* **What this task involves**
The response should contain all of the data below, reproduced exactly, and no pictures.

* **Data for analysis**
::::::::
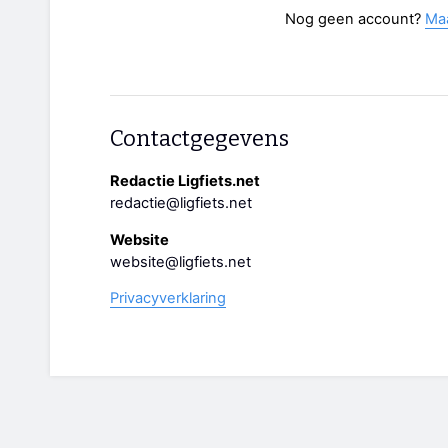
Nog geen account?
Ma
Contactgegevens
Redactie Ligfiets.net
redactie@ligfiets.net
Website
website@ligfiets.net
Privacyverklaring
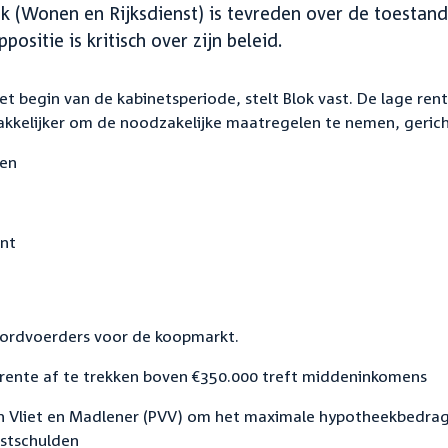
ok (Wonen en Rijksdienst) is tevreden over de toestan
sitie is kritisch over zijn beleid.
t begin van de kabinetsperiode, stelt Blok vast. De lage ren
kkelijker om de noodzakelijke maatregelen te nemen, gerich
den
nt
oordvoerders voor de koopmarkt.
krente af te trekken boven €350.000 treft middeninkomens
an Vliet en Madlener (PVV) om het maximale hypotheekbedra
estschulden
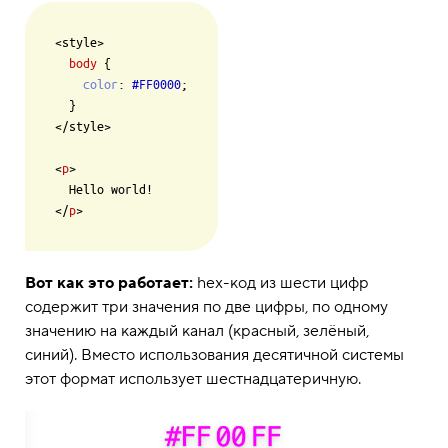
<style>

body
 {

color
: 
#FF0000
;

  }

</style>

<
p
>

  Hello world!

</
p
Вот как это работает:
hex-код из шести цифр
содержит три значения по две цифры, по одному
значению на каждый канал (красный, зелёный,
синий). Вместо использования десятичной системы
этот формат использует шестнадцатеричную.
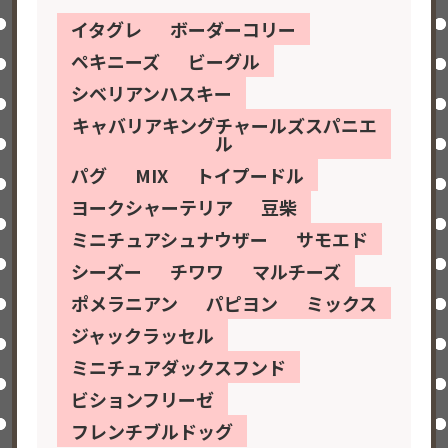
イタグレ
ボーダーコリー
ペキニーズ
ビーグル
シベリアンハスキー
キャバリアキングチャールズスパニエ
ル
パグ
MIX
トイプードル
ヨークシャーテリア
豆柴
ミニチュアシュナウザー
サモエド
シーズー
チワワ
マルチーズ
ポメラニアン
パピヨン
ミックス
ジャックラッセル
ミニチュアダックスフンド
ビションフリーゼ
フレンチブルドッグ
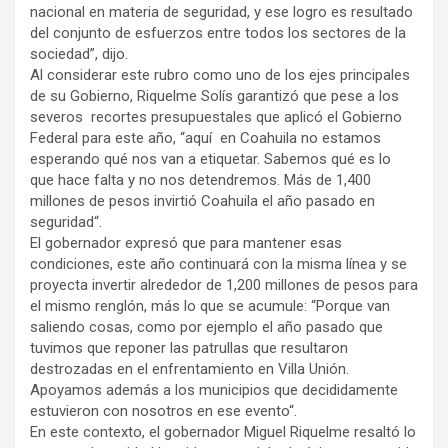
nacional en materia de seguridad, y ese logro es resultado
del conjunto de esfuerzos entre todos los sectores de la
sociedad”, dijo.
Al considerar este rubro como uno de los ejes principales
de su Gobierno, Riquelme Solís garantizó que pese a los
severos recortes presupuestales que aplicó el Gobierno
Federal para este año, “aquí en Coahuila no estamos
esperando qué nos van a etiquetar. Sabemos qué es lo
que hace falta y no nos detendremos. Más de 1,400
millones de pesos invirtió Coahuila el año pasado en
seguridad“.
El gobernador expresó que para mantener esas
condiciones, este año continuará con la misma línea y se
proyecta invertir alrededor de 1,200 millones de pesos para
el mismo renglón, más lo que se acumule: “Porque van
saliendo cosas, como por ejemplo el año pasado que
tuvimos que reponer las patrullas que resultaron
destrozadas en el enfrentamiento en Villa Unión.
Apoyamos además a los municipios que decididamente
estuvieron con nosotros en ese evento“.
En este contexto, el gobernador Miguel Riquelme resaltó lo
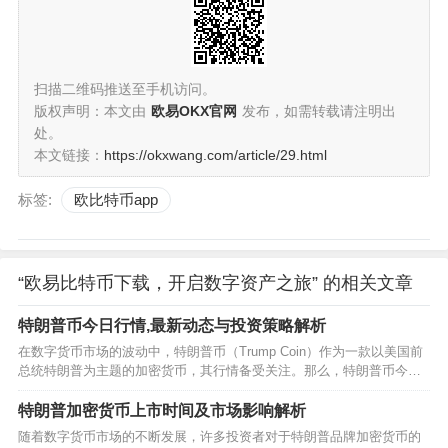
扫描二维码推送至手机访问。
版权声明：本文由
欧易OKX官网
发布，如需转载请注明出
处。
本文链接：
https://okxwang.com/article/29.html
标签:
欧比特币app
“欧易比特币下载，开启数字资产之旅” 的相关文章
特朗普币今日行情,最新动态与投资策略解析
在数字货币市场的波动中，特朗普币（Trump Coin）作为一款以美国前
总统特朗普为主题的加密货币，其行情备受关注。那么，特朗普币今日
行情如何？本文将为您分析特朗普币的最新动态、影响因素以及投资建
议。…
特朗普加密货币上市时间及市场影响解析
随着数字货币市场的不断发展，许多投资者对于特朗普品牌加密货币的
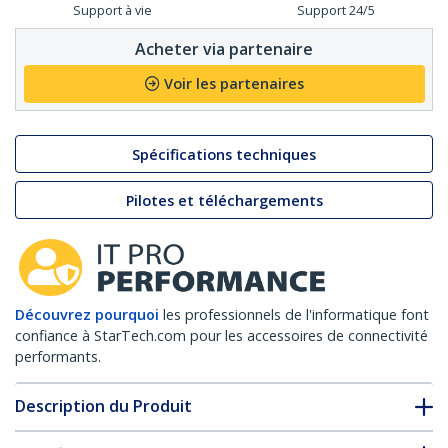
Support à vie
Support 24/5
Acheter via partenaire
Voir les partenaires
Spécifications techniques
Pilotes et téléchargements
Découvrez pourquoi
les professionnels de l'informatique font
confiance à StarTech.com pour les accessoires de connectivité
performants.
Description du Produit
::::::::
* **Task response**
Nog geen account?
Ma
Contactgegevens
Redactie Ligfiets.net
redactie@ligfiets.net
Website
website@ligfiets.net
Privacyverklaring
ok (Wonen en Rijksdienst) is tevreden over de toestan
sitie is kritisch over zijn beleid.
t begin van de kabinetsperiode, stelt Blok vast. De lage ren
kkelijker om de noodzakelijke maatregelen te nemen, gerich
den
nt
oordvoerders voor de koopmarkt.
krente af te trekken boven €350.000 treft middeninkomens
an Vliet en Madlener (PVV) om het maximale hypotheekbedra
estschulden
<style>

body
 {

color
: 
#FF0000
;

  }

</style>

<
p
>

  Hello world!

</
p
Вот как это работает:
hex-код из шести цифр
содержит три значения по две цифры, по одному
значению на каждый канал (красный, зелёный,
синий). Вместо использования десятичной системы
этот формат использует шестнадцатеричную.
イタグレ
ボーダーコリー
ペキニーズ
ビーグル
シベリアンハスキー
キャバリアキングチャールズスパニエ
ル
パグ
MIX
トイプードル
ヨークシャーテリア
豆柴
ミニチュアシュナウザー
サモエド
シーズー
チワワ
マルチーズ
ポメラニアン
パピヨン
ミックス
ジャックラッセル
ミニチュアダックスフンド
ビションフリーゼ
フレンチブルドッグ
nacional en materia de seguridad, y ese logro es resultado
del conjunto de esfuerzos entre todos los sectores de la
sociedad”, dijo.
Al considerar este rubro como uno de los ejes principales
de su Gobierno, Riquelme Solís garantizó que pese a los
severos recortes presupuestales que aplicó el Gobierno
Federal para este año, “aquí en Coahuila no estamos
esperando qué nos van a etiquetar. Sabemos qué es lo
que hace falta y no nos detendremos. Más de 1,400
millones de pesos invirtió Coahuila el año pasado en
seguridad“.
El gobernador expresó que para mantener esas
condiciones, este año continuará con la misma línea y se
proyecta invertir alrededor de 1,200 millones de pesos para
el mismo renglón, más lo que se acumule: “Porque van
saliendo cosas, como por ejemplo el año pasado que
tuvimos que reponer las patrullas que resultaron
destrozadas en el enfrentamiento en Villa Unión.
Apoyamos además a los municipios que decididamente
estuvieron con nosotros en ese evento“.
En este contexto, el gobernador Miguel Riquelme resaltó lo
扫描二维码推送至手机访问。
版权声明：本文由
欧易OKX官网
发布，如需转载请注明出
处。
本文链接：
https://okxwang.com/article/29.html
标签:
欧比特币app
“欧易比特币下载，开启数字资产之旅” 的相关文章
特朗普币今日行情,最新动态与投资策略解析
在数字货币市场的波动中，特朗普币（Trump Coin）作为一款以美国前
总统特朗普为主题的加密货币，其行情备受关注。那么，特朗普币今日
行情如何？本文将为您分析特朗普币的最新动态、影响因素以及投资建
议。…
特朗普加密货币上市时间及市场影响解析
随着数字货币市场的不断发展，许多投资者对于特朗普品牌加密货币的
Support à vie
Support 24/5
Acheter via partenaire
Voir les partenaires
Spécifications techniques
Pilotes et téléchargements
Découvrez pourquoi
les professionnels de l'informatique font
confiance à StarTech.com pour les accessoires de connectivité
performants.
Description du Produit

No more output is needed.